This is a generalized workflow followed by the University of Toronto Libraries for its DSpace-based repository of previous exam questions from its 3 campuses.
- step1.py creates Dubin Core metadata from PDF's filename + department code in the spreadsheets based on the campus.
- step2.py packages DSpace simple archive that consists of the PDF, DC metadata in XML and "content" file. These archives can then be imported using the DSpace admin batch import functionality.
Clone or download the scripts to your local repository. Ensure you have a the pre-requistie software installed before running the scripts.
You must run step1.py before running step2.py, there are more details below about the usage and workflow.
-
python step1.py /directory_path_to_pdf_exams/ campus[A, B or C]
-
python step2.py '/directory_path_to_pdf_exams/
- Exams are scanned/created in PDF with file names based on this file naming convention
- Each PDF file must contain the course code, month and year.
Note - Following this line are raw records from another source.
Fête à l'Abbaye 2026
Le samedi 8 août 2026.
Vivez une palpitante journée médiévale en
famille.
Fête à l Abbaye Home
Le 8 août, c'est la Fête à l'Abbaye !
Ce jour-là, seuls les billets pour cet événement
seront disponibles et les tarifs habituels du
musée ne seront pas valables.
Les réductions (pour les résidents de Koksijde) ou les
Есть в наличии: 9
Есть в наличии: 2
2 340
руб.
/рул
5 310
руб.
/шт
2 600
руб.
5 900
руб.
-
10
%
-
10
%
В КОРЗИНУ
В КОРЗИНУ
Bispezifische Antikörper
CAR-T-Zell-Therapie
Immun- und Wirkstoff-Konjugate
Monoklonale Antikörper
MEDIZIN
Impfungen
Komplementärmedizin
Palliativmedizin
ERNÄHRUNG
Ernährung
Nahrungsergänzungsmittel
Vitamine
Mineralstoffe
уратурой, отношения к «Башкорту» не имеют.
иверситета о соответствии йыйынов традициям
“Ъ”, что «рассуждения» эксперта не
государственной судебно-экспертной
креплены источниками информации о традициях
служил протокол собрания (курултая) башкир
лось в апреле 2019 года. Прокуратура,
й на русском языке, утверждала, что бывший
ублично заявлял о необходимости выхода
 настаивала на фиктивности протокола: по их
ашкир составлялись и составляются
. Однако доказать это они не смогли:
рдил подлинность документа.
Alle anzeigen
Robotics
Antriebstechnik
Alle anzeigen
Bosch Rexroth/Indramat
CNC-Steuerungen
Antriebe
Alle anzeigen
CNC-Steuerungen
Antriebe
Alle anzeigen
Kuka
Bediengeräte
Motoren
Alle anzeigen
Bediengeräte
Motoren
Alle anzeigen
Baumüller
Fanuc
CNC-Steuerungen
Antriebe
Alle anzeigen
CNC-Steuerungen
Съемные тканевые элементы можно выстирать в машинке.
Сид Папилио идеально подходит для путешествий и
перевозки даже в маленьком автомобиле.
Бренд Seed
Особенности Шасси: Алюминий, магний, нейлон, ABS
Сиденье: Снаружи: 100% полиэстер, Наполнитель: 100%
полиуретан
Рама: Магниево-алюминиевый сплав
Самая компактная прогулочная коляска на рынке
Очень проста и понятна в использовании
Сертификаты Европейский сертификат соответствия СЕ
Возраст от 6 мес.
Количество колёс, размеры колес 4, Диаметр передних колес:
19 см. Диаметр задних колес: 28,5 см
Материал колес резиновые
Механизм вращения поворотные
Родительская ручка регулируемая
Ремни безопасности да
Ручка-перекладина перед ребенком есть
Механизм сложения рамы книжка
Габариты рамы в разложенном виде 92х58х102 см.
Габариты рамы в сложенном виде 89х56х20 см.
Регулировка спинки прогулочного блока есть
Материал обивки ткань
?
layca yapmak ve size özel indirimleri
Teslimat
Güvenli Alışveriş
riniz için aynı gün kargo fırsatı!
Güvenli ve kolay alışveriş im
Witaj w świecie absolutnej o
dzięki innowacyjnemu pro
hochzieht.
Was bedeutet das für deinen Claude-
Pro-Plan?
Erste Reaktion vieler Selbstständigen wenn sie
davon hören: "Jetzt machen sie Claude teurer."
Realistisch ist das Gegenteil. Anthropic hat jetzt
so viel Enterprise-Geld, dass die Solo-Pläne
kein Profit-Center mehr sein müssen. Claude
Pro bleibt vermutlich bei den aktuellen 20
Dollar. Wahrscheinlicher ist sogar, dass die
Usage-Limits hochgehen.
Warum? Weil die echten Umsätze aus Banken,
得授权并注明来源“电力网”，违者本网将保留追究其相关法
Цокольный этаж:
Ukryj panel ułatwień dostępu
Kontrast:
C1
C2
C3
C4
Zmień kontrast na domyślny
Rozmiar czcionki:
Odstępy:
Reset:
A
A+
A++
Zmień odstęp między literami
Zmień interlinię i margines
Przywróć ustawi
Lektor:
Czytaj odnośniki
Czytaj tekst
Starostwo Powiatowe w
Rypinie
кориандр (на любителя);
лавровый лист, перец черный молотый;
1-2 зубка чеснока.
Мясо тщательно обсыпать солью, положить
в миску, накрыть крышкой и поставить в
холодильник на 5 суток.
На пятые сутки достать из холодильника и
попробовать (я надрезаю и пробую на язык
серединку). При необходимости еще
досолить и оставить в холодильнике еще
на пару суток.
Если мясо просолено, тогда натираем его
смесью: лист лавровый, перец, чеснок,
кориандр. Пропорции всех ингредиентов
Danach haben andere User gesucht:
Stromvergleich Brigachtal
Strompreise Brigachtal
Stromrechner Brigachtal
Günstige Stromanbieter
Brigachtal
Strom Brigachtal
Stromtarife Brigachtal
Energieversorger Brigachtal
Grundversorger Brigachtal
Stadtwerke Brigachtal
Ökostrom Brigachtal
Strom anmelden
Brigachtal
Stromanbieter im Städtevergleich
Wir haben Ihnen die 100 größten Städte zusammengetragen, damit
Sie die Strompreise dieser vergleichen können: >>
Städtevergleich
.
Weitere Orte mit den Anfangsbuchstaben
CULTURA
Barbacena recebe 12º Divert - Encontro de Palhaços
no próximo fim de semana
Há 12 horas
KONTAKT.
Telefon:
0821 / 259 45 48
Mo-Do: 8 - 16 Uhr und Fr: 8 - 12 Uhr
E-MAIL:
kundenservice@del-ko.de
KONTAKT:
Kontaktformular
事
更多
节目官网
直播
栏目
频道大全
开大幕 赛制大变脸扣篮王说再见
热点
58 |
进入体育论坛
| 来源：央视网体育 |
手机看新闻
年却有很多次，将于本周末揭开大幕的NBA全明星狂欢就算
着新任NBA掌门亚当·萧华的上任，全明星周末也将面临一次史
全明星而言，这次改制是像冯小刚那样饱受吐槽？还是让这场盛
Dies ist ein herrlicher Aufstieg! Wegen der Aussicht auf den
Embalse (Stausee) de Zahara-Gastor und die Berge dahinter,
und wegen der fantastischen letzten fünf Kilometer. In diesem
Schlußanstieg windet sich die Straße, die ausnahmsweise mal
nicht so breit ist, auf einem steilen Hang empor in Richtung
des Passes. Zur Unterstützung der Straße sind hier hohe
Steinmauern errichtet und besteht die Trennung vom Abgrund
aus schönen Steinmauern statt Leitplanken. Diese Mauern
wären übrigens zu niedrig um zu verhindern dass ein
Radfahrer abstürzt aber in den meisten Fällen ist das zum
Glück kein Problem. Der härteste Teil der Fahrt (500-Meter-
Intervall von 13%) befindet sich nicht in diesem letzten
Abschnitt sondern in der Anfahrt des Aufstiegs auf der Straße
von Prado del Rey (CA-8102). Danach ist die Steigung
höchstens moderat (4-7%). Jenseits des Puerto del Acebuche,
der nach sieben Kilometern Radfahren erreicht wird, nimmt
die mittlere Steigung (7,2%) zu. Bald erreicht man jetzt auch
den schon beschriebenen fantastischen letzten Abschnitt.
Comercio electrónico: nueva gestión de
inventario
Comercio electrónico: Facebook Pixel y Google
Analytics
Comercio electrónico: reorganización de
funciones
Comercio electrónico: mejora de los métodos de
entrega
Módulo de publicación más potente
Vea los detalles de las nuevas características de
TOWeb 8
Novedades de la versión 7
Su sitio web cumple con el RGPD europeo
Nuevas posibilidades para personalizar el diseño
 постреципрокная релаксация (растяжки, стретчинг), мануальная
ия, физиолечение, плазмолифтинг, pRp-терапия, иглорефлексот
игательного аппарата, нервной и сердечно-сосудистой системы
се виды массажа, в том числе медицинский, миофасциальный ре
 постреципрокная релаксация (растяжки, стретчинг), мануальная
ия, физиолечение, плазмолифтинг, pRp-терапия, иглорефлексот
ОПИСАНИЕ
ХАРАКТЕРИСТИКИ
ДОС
- Run step1.py to generate metadata from PDF's filename
- The script also uses a CSV file of departmental codes per campus for mapping
sample generated metadata file found here
- Run step2.py script to package the PDFs and metadata into DSpace simple archives for ingest
- Import DSpace simple archives into their respective collections via DSpace batch import
DSpace Simple Archives Importer is licensed under Apache License 2.0.